As a child growing up in Sierra Leone I spent many nights reading by the amber light of candles. Blackouts were frequent and electricity supply intermittent. So when President Barack Obama launched the Power Africa Initiative, aimed at doubling access to electricity in sub-Saharan Africa, he got my attention.
I applaud Obama's effort. More than two-thirds of Africa's population live without electricity, and more than 85 percent of those living in rural areas lack access to it.
Yet I worry that without renewables and a decentralized delivery system a lot can go wrong. Today, thirty-five years later, children in Sierra Leone are still trying to read by candlelight. There is a lesson here.
Sierra Leone of my childhood ran on oil and diesel, an expensive commodity for a poor country. Even when the few massive power stations coughed to life, crumbling infrastructure neglected by apathy or corruption meant that receiving electricity at home was left to a well-placed bribe.
Obama's U.S. commitment at $7 billion is not much compared to the overall need but it is significant because it will catalyze private investments -- mostly from firms specializing in building massive fossil fuel power stations.
A better framework for Power Africa Initiative is Kenya's decentralized, renewable approach to energy. Kenya has committed to completely switching its energy production to renewables by 2025 relying on hydro, solar, wind, and geothermal energy to replace oil and coal.
Kenya's decentralized system of energy delivery just as critical: Large-scale electricity production that relies on expensive imports of fossil fuels, maintenance-heavy grids and transmission lines are not likely to work for scattered villages and remote towns. Rural Africa needs a system where the source of energy is abundant and not reliant on foreign exchange reserves. It needs a system that puts a little power in the hands of many, not a lot of power in the hands of a few.

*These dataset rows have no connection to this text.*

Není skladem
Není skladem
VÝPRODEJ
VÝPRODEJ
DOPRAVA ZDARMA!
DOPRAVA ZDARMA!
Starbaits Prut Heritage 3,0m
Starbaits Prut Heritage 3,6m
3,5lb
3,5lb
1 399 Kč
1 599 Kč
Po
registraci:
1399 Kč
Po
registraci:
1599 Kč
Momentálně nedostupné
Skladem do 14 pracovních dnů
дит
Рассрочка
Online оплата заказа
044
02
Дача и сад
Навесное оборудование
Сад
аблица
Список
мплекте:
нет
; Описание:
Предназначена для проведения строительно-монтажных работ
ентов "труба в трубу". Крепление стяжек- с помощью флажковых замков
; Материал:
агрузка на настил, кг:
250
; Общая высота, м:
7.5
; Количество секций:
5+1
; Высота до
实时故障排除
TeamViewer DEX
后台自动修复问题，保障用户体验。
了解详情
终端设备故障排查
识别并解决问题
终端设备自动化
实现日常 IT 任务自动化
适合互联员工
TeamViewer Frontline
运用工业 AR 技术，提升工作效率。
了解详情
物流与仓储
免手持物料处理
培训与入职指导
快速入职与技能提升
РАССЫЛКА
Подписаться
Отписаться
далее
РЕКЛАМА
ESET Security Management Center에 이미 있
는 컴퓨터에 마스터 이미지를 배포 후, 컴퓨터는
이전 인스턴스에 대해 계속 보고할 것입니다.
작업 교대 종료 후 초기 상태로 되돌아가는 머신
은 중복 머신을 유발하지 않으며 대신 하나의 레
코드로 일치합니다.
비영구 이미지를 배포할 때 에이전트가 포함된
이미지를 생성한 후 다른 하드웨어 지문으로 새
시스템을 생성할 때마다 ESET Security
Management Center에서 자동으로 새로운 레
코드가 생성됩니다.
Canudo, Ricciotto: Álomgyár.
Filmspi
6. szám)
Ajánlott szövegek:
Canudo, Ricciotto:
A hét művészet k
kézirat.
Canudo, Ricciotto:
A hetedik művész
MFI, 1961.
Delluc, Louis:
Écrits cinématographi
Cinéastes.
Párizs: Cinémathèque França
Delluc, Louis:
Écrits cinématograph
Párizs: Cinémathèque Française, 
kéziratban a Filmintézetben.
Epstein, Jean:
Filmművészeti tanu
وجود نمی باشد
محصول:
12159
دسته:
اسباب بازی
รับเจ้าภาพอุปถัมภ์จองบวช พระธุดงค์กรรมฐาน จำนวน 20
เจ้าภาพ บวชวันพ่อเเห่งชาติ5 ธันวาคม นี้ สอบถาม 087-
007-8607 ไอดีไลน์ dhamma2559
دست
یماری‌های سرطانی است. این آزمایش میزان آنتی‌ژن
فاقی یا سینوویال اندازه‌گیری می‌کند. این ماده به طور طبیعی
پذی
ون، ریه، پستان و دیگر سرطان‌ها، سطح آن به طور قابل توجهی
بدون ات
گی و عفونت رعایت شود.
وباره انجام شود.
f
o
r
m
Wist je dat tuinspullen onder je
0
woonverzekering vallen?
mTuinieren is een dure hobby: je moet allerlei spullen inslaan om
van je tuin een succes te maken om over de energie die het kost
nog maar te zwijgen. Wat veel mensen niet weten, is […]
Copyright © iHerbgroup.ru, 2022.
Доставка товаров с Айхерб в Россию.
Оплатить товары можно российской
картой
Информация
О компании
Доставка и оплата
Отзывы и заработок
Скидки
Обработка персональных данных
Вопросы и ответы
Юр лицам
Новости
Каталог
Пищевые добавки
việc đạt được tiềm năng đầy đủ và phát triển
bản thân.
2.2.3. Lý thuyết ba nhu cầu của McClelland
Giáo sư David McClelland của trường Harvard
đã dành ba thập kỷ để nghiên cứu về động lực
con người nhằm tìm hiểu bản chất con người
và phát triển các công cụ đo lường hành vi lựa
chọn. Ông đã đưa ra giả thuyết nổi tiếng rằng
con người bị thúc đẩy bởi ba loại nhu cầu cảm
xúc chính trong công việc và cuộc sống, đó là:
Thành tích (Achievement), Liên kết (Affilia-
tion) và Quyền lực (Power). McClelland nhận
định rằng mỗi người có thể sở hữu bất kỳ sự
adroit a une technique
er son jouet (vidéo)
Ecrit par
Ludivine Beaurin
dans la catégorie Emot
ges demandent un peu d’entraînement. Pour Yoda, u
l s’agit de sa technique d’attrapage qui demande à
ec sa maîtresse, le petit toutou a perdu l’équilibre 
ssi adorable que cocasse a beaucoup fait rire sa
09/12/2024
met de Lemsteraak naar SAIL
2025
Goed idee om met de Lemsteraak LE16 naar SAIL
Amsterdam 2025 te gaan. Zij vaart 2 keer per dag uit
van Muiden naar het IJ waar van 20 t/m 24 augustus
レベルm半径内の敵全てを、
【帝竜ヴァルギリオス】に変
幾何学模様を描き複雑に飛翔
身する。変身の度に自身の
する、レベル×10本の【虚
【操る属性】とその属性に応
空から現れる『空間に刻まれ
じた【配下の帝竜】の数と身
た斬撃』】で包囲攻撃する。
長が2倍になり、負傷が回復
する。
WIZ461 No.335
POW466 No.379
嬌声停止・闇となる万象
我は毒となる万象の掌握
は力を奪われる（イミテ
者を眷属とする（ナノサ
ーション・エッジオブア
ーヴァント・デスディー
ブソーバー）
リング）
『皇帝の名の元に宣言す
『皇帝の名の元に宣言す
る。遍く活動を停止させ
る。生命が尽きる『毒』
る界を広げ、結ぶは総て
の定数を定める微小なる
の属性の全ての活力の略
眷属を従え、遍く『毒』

A few days before he launched his plan to electrify Africa, the president unveiled his much-anticipated Climate Action Plan in a speech at Georgetown University. In it, he called for increasing alternative energy production, limiting carbon emissions by implementing new federal standards on power plants, and an end to public financing of coal fire power plants overseas. The World Bank says it will follow suit.
A week later, Obama announced the Power Africa Initiative. The timing left me thinking about how one continent is addressing the ill effects of more than a century of abundant electricity and another, still waiting for the lights to come on, is trying to emulate a plan that we are now attempting to walk away from.
When considering ways to move Power Africa forward, President Obama might take a page from his father's homeland and ensure that renewable energy systems are a big part of the mix. It will work better in the long run and keep power quite literally, in the hands of the many who will use it.